**Aim of the exercise**
Look through the entries below and count the lines with the word "property" in them; give only the number.

Data supplied Start Marker

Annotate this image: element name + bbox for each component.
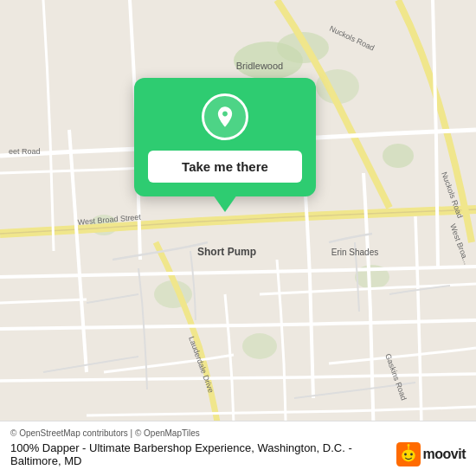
map-container: Bridlewood Short Pump Erin Shades West B… [0,0,476,476]
svg-point-10 [404,453,407,456]
bridlewood-label: Bridlewood [236,61,283,71]
bottom-bar: © OpenStreetMap contributors | © OpenMap… [0,421,476,476]
map-background: Bridlewood Short Pump Erin Shades West B… [0,0,476,476]
erin-shades-label: Erin Shades [331,248,378,257]
svg-point-9 [402,449,415,461]
street-road-label: eet Road [9,147,41,156]
moovit-icon-svg [396,442,421,466]
road-svg: Bridlewood Short Pump Erin Shades West B… [0,0,476,476]
location-title-text: 100% Dapper - Ultimate Barbershop Experi… [10,441,396,467]
svg-point-5 [242,333,277,359]
location-title-row: 100% Dapper - Ultimate Barbershop Experi… [10,441,466,467]
short-pump-label: Short Pump [197,246,256,258]
svg-point-11 [410,453,413,456]
nuckols-road-label-top: Nuckols Road [328,24,376,53]
location-card: Take me there [134,78,316,196]
attribution-text: © OpenStreetMap contributors | © OpenMap… [10,428,466,438]
moovit-text: moovit [423,447,466,462]
svg-point-3 [383,144,414,168]
location-icon-circle [202,93,248,140]
moovit-logo: moovit [396,442,466,466]
take-me-there-button[interactable]: Take me there [148,151,302,183]
card-pointer [213,195,237,212]
location-pin-icon [213,105,237,129]
svg-point-13 [407,444,409,447]
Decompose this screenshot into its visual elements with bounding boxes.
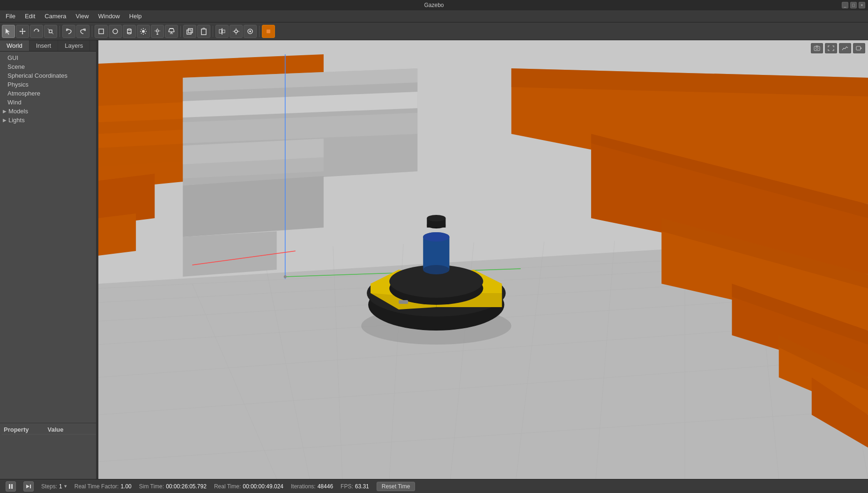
pause-button[interactable] bbox=[6, 481, 16, 492]
svg-rect-112 bbox=[423, 237, 449, 270]
tool-cylinder[interactable] bbox=[123, 25, 136, 38]
separator-5 bbox=[259, 26, 260, 37]
toolbar bbox=[0, 22, 868, 40]
video-btn[interactable] bbox=[853, 43, 865, 53]
menu-help[interactable]: Help bbox=[126, 12, 146, 21]
main-layout: World Insert Layers GUI Scene Spherical … bbox=[0, 40, 868, 479]
svg-point-113 bbox=[423, 265, 449, 274]
value-col-label: Value bbox=[47, 426, 63, 433]
tool-snap1[interactable] bbox=[215, 25, 229, 38]
screenshot-btn[interactable] bbox=[811, 43, 823, 53]
models-arrow: ▶ bbox=[3, 109, 7, 114]
close-btn[interactable]: × bbox=[859, 2, 865, 8]
menu-edit[interactable]: Edit bbox=[21, 12, 39, 21]
steps-label: Steps: bbox=[41, 483, 57, 490]
svg-point-25 bbox=[156, 29, 159, 32]
property-header: Property Value bbox=[2, 425, 96, 434]
tool-orange[interactable] bbox=[262, 25, 275, 38]
tool-box[interactable] bbox=[95, 25, 108, 38]
maximize-btn[interactable]: □ bbox=[850, 2, 857, 8]
svg-marker-96 bbox=[183, 231, 276, 277]
tree-item-scene[interactable]: Scene bbox=[0, 62, 98, 71]
tool-redo[interactable] bbox=[76, 25, 89, 38]
property-panel: Property Value bbox=[0, 423, 98, 479]
rtf-display: Real Time Factor: 1.00 bbox=[74, 483, 132, 490]
tool-sun[interactable] bbox=[137, 25, 150, 38]
svg-line-24 bbox=[141, 33, 142, 34]
tree-item-physics[interactable]: Physics bbox=[0, 80, 98, 89]
tree-item-spherical[interactable]: Spherical Coordinates bbox=[0, 71, 98, 80]
svg-rect-124 bbox=[11, 484, 13, 489]
svg-point-16 bbox=[142, 30, 145, 33]
tab-layers[interactable]: Layers bbox=[58, 40, 90, 51]
tool-pointlight[interactable] bbox=[151, 25, 164, 38]
svg-rect-123 bbox=[9, 484, 10, 489]
title-bar: Gazebo _ □ × bbox=[0, 0, 868, 10]
tool-sphere[interactable] bbox=[109, 25, 122, 38]
simtime-label: Sim Time: bbox=[139, 483, 164, 490]
tool-rotate[interactable] bbox=[30, 25, 43, 38]
tool-plane2[interactable] bbox=[197, 25, 210, 38]
separator-2 bbox=[92, 26, 92, 37]
lights-arrow: ▶ bbox=[3, 118, 7, 123]
tool-translate[interactable] bbox=[16, 25, 29, 38]
viewport[interactable] bbox=[98, 40, 868, 479]
graph-btn[interactable] bbox=[839, 43, 851, 53]
viewport-scene bbox=[98, 40, 868, 479]
fps-label: FPS: bbox=[341, 483, 353, 490]
left-resize-handle[interactable] bbox=[96, 40, 98, 479]
svg-rect-46 bbox=[223, 30, 225, 33]
tree-item-wind[interactable]: Wind bbox=[0, 98, 98, 107]
status-bar: Steps: 1 ▾ Real Time Factor: 1.00 Sim Ti… bbox=[0, 479, 868, 493]
tool-origin[interactable] bbox=[244, 25, 257, 38]
menu-window[interactable]: Window bbox=[95, 12, 124, 21]
svg-point-117 bbox=[427, 215, 445, 221]
fps-display: FPS: 63.31 bbox=[341, 483, 369, 490]
svg-rect-39 bbox=[188, 29, 193, 33]
tab-insert[interactable]: Insert bbox=[30, 40, 59, 51]
menu-camera[interactable]: Camera bbox=[41, 12, 70, 21]
svg-point-53 bbox=[249, 30, 251, 32]
tree-item-gui[interactable]: GUI bbox=[0, 53, 98, 62]
svg-rect-126 bbox=[30, 485, 31, 488]
realtime-label: Real Time: bbox=[214, 483, 241, 490]
tool-spotlight[interactable] bbox=[165, 25, 178, 38]
minimize-btn[interactable]: _ bbox=[842, 2, 848, 8]
steps-dropdown[interactable]: ▾ bbox=[64, 483, 67, 489]
reset-time-button[interactable]: Reset Time bbox=[377, 482, 415, 491]
svg-rect-121 bbox=[856, 46, 861, 50]
menu-file[interactable]: File bbox=[2, 12, 19, 21]
separator-1 bbox=[59, 26, 60, 37]
steps-value: 1 bbox=[59, 483, 62, 490]
svg-rect-38 bbox=[187, 30, 191, 34]
step-button[interactable] bbox=[23, 481, 34, 492]
svg-rect-7 bbox=[49, 30, 52, 33]
svg-line-23 bbox=[145, 29, 146, 30]
simtime-display: Sim Time: 00:00:26:05.792 bbox=[139, 483, 207, 490]
tool-undo[interactable] bbox=[62, 25, 75, 38]
simtime-value: 00:00:26:05.792 bbox=[166, 483, 207, 490]
tool-snap2[interactable] bbox=[230, 25, 243, 38]
menu-view[interactable]: View bbox=[72, 12, 93, 21]
tree-item-atmosphere[interactable]: Atmosphere bbox=[0, 89, 98, 98]
svg-marker-4 bbox=[19, 30, 21, 32]
left-panel: World Insert Layers GUI Scene Spherical … bbox=[0, 40, 98, 479]
svg-marker-79 bbox=[98, 213, 136, 256]
tree-item-models[interactable]: ▶ Models bbox=[0, 107, 98, 116]
fullscreen-btn[interactable] bbox=[825, 43, 837, 53]
tree-item-lights[interactable]: ▶ Lights bbox=[0, 116, 98, 125]
rtf-label: Real Time Factor: bbox=[74, 483, 119, 490]
tab-world[interactable]: World bbox=[0, 40, 30, 51]
tool-select[interactable] bbox=[2, 25, 15, 38]
tool-plane1[interactable] bbox=[183, 25, 196, 38]
tool-scale[interactable] bbox=[44, 25, 57, 38]
iterations-display: Iterations: 48446 bbox=[291, 483, 333, 490]
svg-point-13 bbox=[127, 32, 131, 34]
world-tree: GUI Scene Spherical Coordinates Physics … bbox=[0, 52, 98, 423]
svg-marker-3 bbox=[22, 33, 23, 35]
svg-point-12 bbox=[127, 29, 131, 30]
svg-point-11 bbox=[113, 29, 118, 34]
svg-point-105 bbox=[284, 275, 287, 278]
svg-line-9 bbox=[52, 33, 53, 34]
svg-point-47 bbox=[235, 30, 237, 33]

Data supplied End Marker

**Result for this task**
2